## PROBLEM TO WORK ON
An exact copy of every entry is needed, with the images left out.

## Dataset entries
★ ★ ★ ★ ★ ★ ★
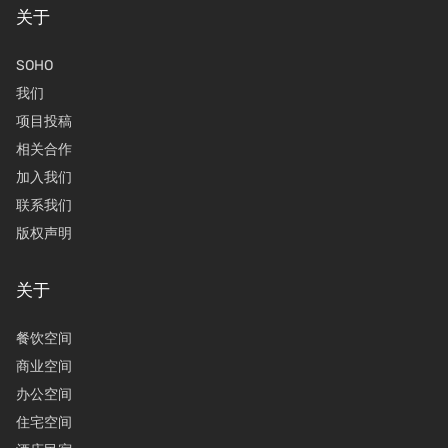
关于
SOHO
我们
项目投稿
相关合作
加入我们
联系我们
版权声明
关于
餐饮空间
商业空间
办公空间
住宅空间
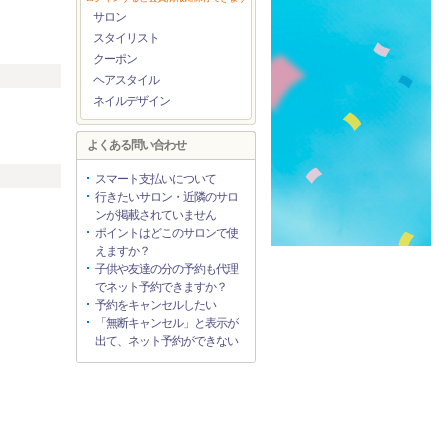
）
サロン
スタイリスト
クーポン
ヘアスタイル
ネイルデザイン
よくある問い合わせ
スマート支払いについて
行きたいサロン・近隣のサロ
ンが掲載されていません
ポイントはどこのサロンで使
えますか？
子供や友達の分の予約も代理
でネット予約できますか？
予約をキャンセルしたい
「無断キャンセル」と表示が
出て、ネット予約ができない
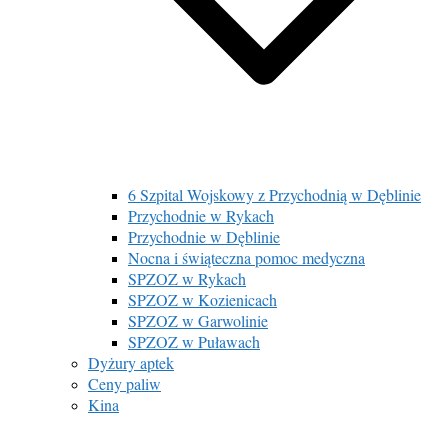
6 Szpital Wojskowy z Przychodnią w Dęblinie
Przychodnie w Rykach
Przychodnie w Dęblinie
Nocna i świąteczna pomoc medyczna
SPZOZ w Rykach
SPZOZ w Kozienicach
SPZOZ w Garwolinie
SPZOZ w Puławach
Dyżury aptek
Ceny paliw
Kina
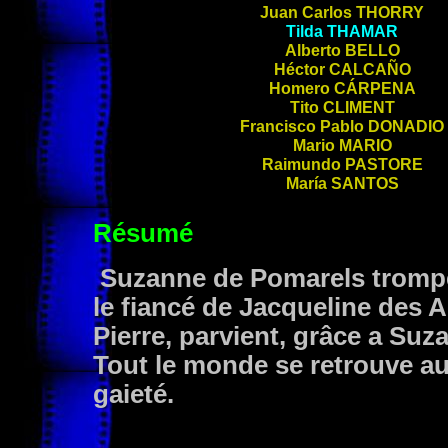
Juan Carlos
THORRY
Tilda
THAMAR
Alberto
BELLO
Héctor
CALCAÑO
Homero
CÁRPENA
Tito
CLIMENT
Francisco Pablo
DONADIO
Mario
MARIO
Raimundo
PASTORE
María
SANTOS
Résumé
Suzanne de Pomarels trompe
le fiancé de Jacqueline des A
Pierre, parvient, grâce a Suzan
Tout le monde se retrouve a
gaieté.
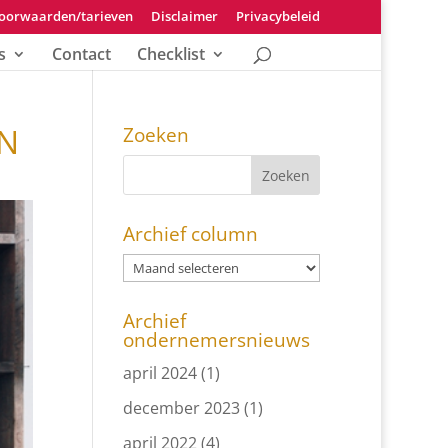
oorwaarden/tarieven
Disclaimer
Privacybeleid
s
Contact
Checklist
N
Zoeken
Archief column
Archief
ondernemersnieuws
april 2024
(1)
december 2023
(1)
april 2022
(4)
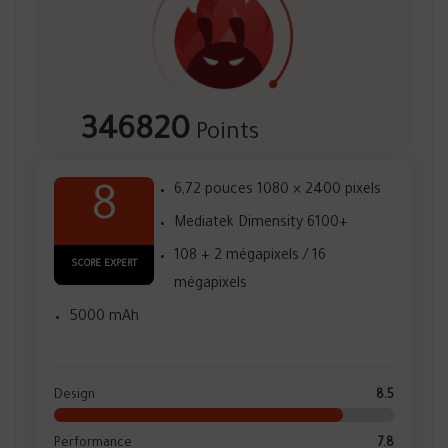
346820
Points
6,72 pouces 1080 × 2400 pixels
8
Mediatek Dimensity 6100+
108 + 2 mégapixels / 16
SCORE EXPERT
mégapixels
5000 mAh
Design
8.5
Performance
7.8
★ ★ ★ ★ ★ ★ ★
## ANSWER SPACE
关于
SOHO
我们
项目投稿
相关合作
加入我们
联系我们
版权声明
关于
餐饮空间
商业空间
办公空间
住宅空间
）
サロン
スタイリスト
クーポン
ヘアスタイル
ネイルデザイン
よくある問い合わせ
スマート支払いについて
行きたいサロン・近隣のサロ
ンが掲載されていません
ポイントはどこのサロンで使
えますか？
子供や友達の分の予約も代理
でネット予約できますか？
予約をキャンセルしたい
「無断キャンセル」と表示が
出て、ネット予約ができない
6 Szpital Wojskowy z Przychodnią w Dęblinie
Przychodnie w Rykach
Przychodnie w Dęblinie
Nocna i świąteczna pomoc medyczna
SPZOZ w Rykach
SPZOZ w Kozienicach
SPZOZ w Garwolinie
SPZOZ w Puławach
Dyżury aptek
Ceny paliw
Kina
Juan Carlos
THORRY
Tilda
THAMAR
Alberto
BELLO
Héctor
CALCAÑO
Homero
CÁRPENA
Tito
CLIMENT
Francisco Pablo
DONADIO
Mario
MARIO
Raimundo
PASTORE
María
SANTOS
Résumé
Suzanne de Pomarels trompe
le fiancé de Jacqueline des A
Pierre, parvient, grâce a Suzan
Tout le monde se retrouve a
gaieté.
oorwaarden/tarieven
Disclaimer
Privacybeleid
s
Contact
Checklist
N
Zoeken
Archief column
Archief
ondernemersnieuws
april 2024
(1)
december 2023
(1)
april 2022
(4)
346820
Points
6,72 pouces 1080 × 2400 pixels
8
Mediatek Dimensity 6100+
108 + 2 mégapixels / 16
SCORE EXPERT
mégapixels
5000 mAh
Design
8.5
Performance
7.8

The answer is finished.